Design a product to help consumers find a doctor
Question
Design a product to help consumers find a doctor
Answer
AnalyticsClarifying Assumptions
- We are building a consumer-facing product, not a B2B tool for insurers or hospital networks.
- The core problem is discovery and matching—not telehealth or EHR management.
- We target the US market where finding in-network, available doctors is a known friction point.
Product Motivation
Healthcare access starts with finding the right provider. Nearly 1 in 5 Americans delayed care in the last year because they couldn't find an available, affordable doctor. Existing solutions like Zocdoc are appointment-focused but fail on trust signals, specialty matching, and insurance complexity. For DoorDash—if we imagine this as a standalone or health-vertical product—the opportunity is to own the top-of-funnel for healthcare access, a trillion-dollar market with poor UX.
User Segments
- The Newly Insured: Recently joined a new employer plan and needs to establish care quickly. Doesn't know which doctors accept their insurance.
- The Specialist Seeker: Has a chronic condition or recent diagnosis and needs a specific specialist. Values credentials, patient reviews, and wait times.
- The Caregiver: Booking appointments for an elderly parent or child. Needs proxy booking, accessibility info, and location proximity.
Key Pain Points
- Insurance opacity: Users can't easily verify which doctors are in-network before booking, leading to unexpected bills.
- Availability blindness: Online directories list doctors who aren't accepting new patients—a massive waste of user time.
- Credential trust gap: Patients can't easily assess doctor quality beyond star ratings, which are sparse and unverified.
- Specialty mismatch: General search fails for nuanced needs (e.g., 'bilingual rheumatologist accepting Medicaid within 10 miles').
Solutions
1. Smart Insurance Matching (Priority: HIGH)
Integrate with insurance APIs (Availity, Change Healthcare) to surface only verified in-network doctors in real time. Show estimated out-of-pocket cost before booking. This directly kills the #1 pain point and differentiates from static directories.
2. Live Availability Layer (Priority: HIGH)
Partner with EHR systems (Epic, Athenahealth) to pull live appointment slots. Show 'Next Available' prominently. Users filter by 'within 48 hours' or 'within 2 weeks.' Reduce friction from discovery to booked appointment in under 3 minutes.

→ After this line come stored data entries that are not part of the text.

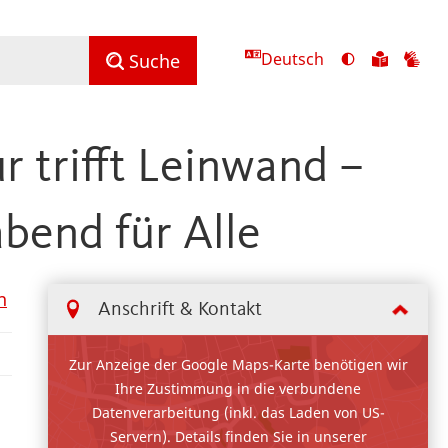
Deutsch
Ansicht
Zu
Zu
Suche
mit
den
de
hohem
Inhalte
Inh
Kontrast
in
in
r trifft Leinwand –
umschalten
leichter
Geb
Sprach
bend für Alle
n
Anschrift & Kontakt
Zur Anzeige der Google Maps-Karte benötigen wir
Ihre Zustimmung in die verbundene
Datenverarbeitung (inkl. das Laden von US-
Servern). Details finden Sie in unserer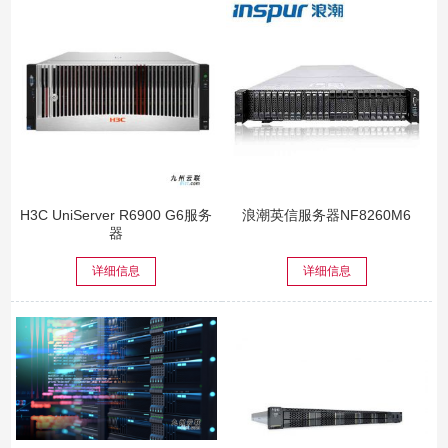
H3C UniServer R6900 G6服务
浪潮英信服务器NF8260M6
器
详细信息
详细信息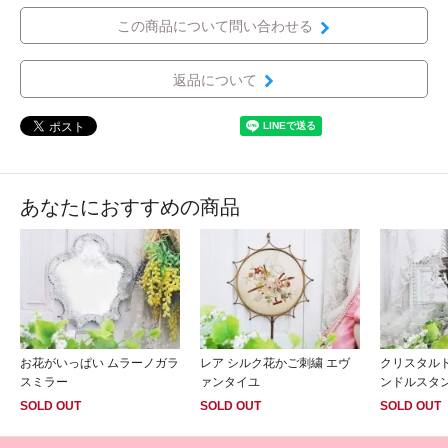
この商品について問い合わせる
返品について
あなたにおすすめの商品
お花がいっぱい ムラーノガラ
レア シルク花かご刺繍 エヴ
クリスタルド
スミラー
ァンタイユ
ンドルスタ
SOLD OUT
SOLD OUT
SOLD OUT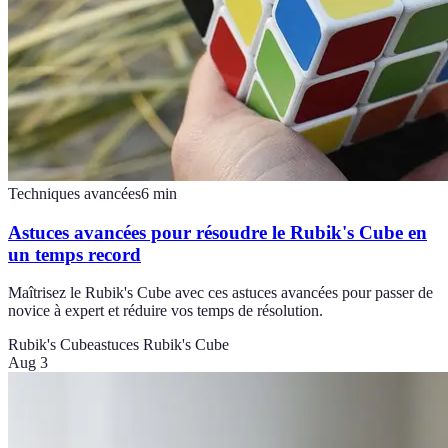
Techniques avancées
6
min
Astuces avancées pour résoudre le Rubik's Cube en
un temps record
Maîtrisez le Rubik's Cube avec ces astuces avancées pour passer de
novice à expert et réduire vos temps de résolution.
Rubik's Cube
astuces Rubik's Cube
Aug 3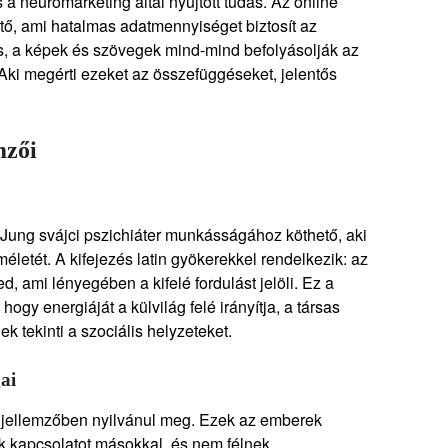
 a neuromarketing által nyújtott tudás. Az online
ető, ami hatalmas adatmennyiséget biztosít az
s, a képek és szövegek mind-mind befolyásolják az
. Aki megérti ezeket az összefüggéseket, jelentős
mzői
Jung svájci pszichiáter munkásságához köthető, aki
etét. A kifejezés latin gyökerekkel rendelkezik: az
red, ami lényegében a kifelé fordulást jelöli. Ez a
ogy energiáját a külvilág felé irányítja, a társas
k tekinti a szociális helyzeteket.
ai
s jellemzőben nyilvánul meg. Ezek az emberek
k kapcsolatot másokkal, és nem félnek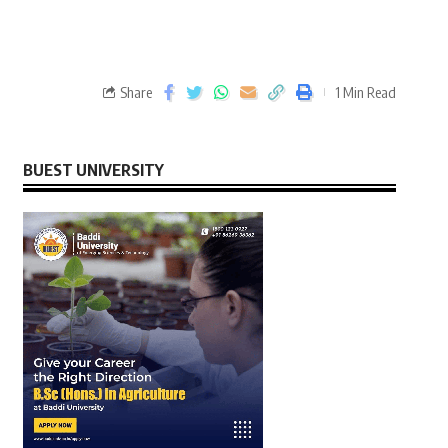
Share
1 Min Read
BUEST UNIVERSITY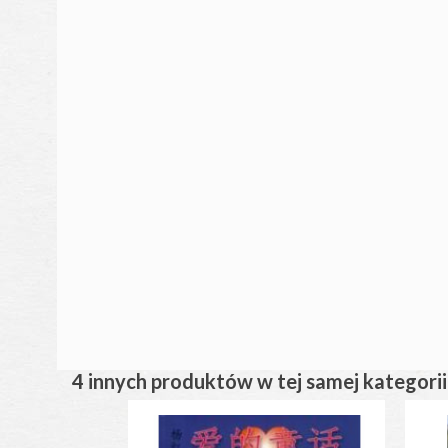
4 innych produktów w tej samej kategorii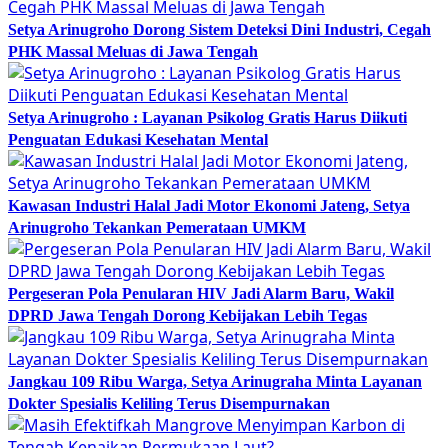
Setya Arinugroho Dorong Sistem Deteksi Dini Industri, Cegah
PHK Massal Meluas di Jawa Tengah
Setya Arinugroho : Layanan Psikolog Gratis Harus Diikuti
Penguatan Edukasi Kesehatan Mental
Kawasan Industri Halal Jadi Motor Ekonomi Jateng, Setya
Arinugroho Tekankan Pemerataan UMKM
Pergeseran Pola Penularan HIV Jadi Alarm Baru, Wakil
DPRD Jawa Tengah Dorong Kebijakan Lebih Tegas
Jangkau 109 Ribu Warga, Setya Arinugraha Minta Layanan
Dokter Spesialis Keliling Terus Disempurnakan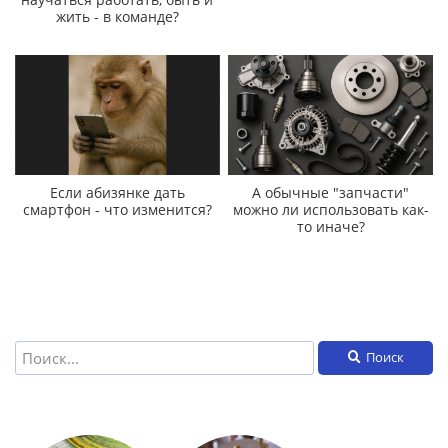
жить - в команде?
Если абизянке дать
А обычные "запчасти"
смартфон - что изменится?
можно ли использовать как-
то иначе?
Поиск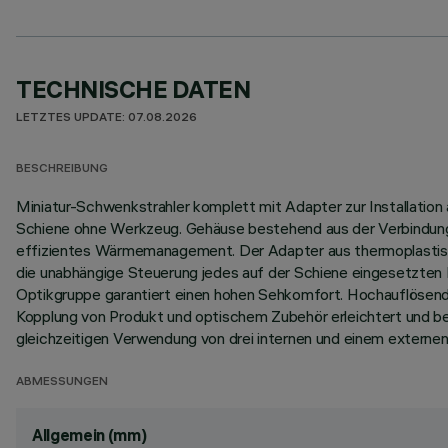
TECHNISCHE DATEN
LETZTES UPDATE: 07.08.2026
BESCHREIBUNG
Miniatur-Schwenkstrahler komplett mit Adapter zur Installation
Schiene ohne Werkzeug. Gehäuse bestehend aus der Verbindung v
effizientes Wärmemanagement. Der Adapter aus thermoplastisc
die unabhängige Steuerung jedes auf der Schiene eingesetzten 
Optikgruppe garantiert einen hohen Sehkomfort. Hochauflösende
Kopplung von Produkt und optischem Zubehör erleichtert und be
gleichzeitigen Verwendung von drei internen und einem externen
ABMESSUNGEN
Allgemein (mm)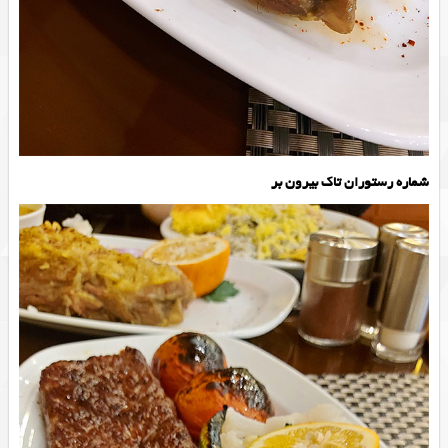
شماره رستوران تاک بیرون بر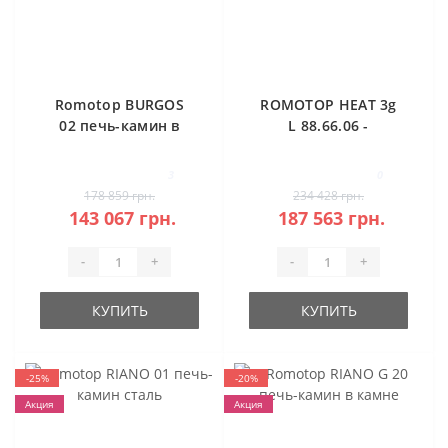
Romotop BURGOS
ROMOTOP HEAT 3g
02 печь-камин в
L 88.66.06 -
камне
классическая
каминная топка
3
0
(темная камера)
178 859 грн.
234 428 грн.
143 067 грн.
187 563 грн.
-
+
-
+
КУПИТЬ
КУПИТЬ
-25%
-20%
Акция
Акция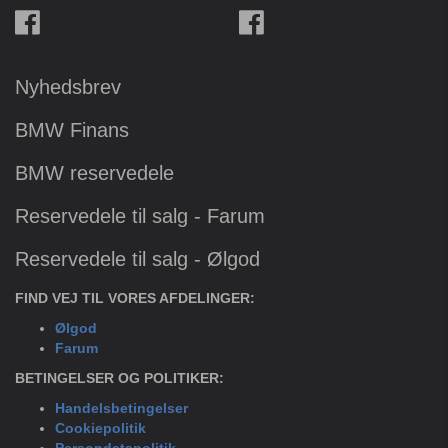
Nyhedsbrev
BMW Finans
BMW reservedele
Reservedele til salg - Farum
Reservedele til salg - Ølgod
FIND VEJ TIL VORES AFDELINGER:
Ølgod
Farum
BETINGELSER OG POLITIKER:
Handelsbetingelser
Cookiepolitik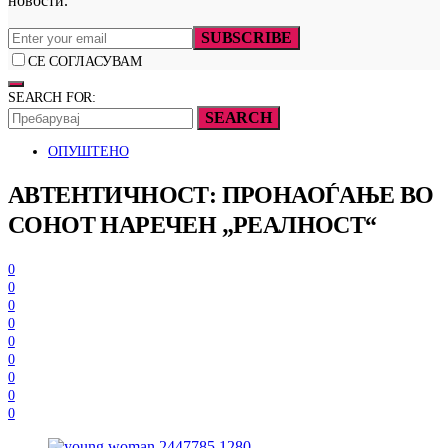
новости.
SUBSCRIBE
СЕ СОГЛАСУВАМ
SEARCH FOR:
SEARCH
ОПУШТЕНО
АВТЕНТИЧНОСТ: ПРОНАОЃАЊЕ ВО
СОНОТ НАРЕЧЕН „РЕАЛНОСТ“
0
0
0
0
0
0
0
0
0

3. AI-Powered Need-to-Specialty Mapper (Priority: MEDIUM)
A conversational intake flow: user describes symptoms or condition in plain language. AI maps to appropriate specialty, surfaces top matches with rationale. Reduces wrong specialty bookings and educates users on their own care needs.
MVP Recommendation
Launch with Smart Insurance Matching + Live Availability as the core loop. This solves the two highest-friction problems and creates a defensible data moat through EHR integrations. The AI mapper can follow in v2 once we have sufficient user session data to train on real intake patterns.
Success Metrics
- Booking conversion rate: % of searches that result in a confirmed appointment — target 35%+ (vs. ~15% industry avg).
- In-network accuracy: % of bookings where insurance claim is actually covered — target 95%+.
- Time-to-booked: Median minutes from first search to confirmed appointment — target under 5 minutes.
- 7-day appointment kept rate: % of booked appointments that are attended — target 80%+.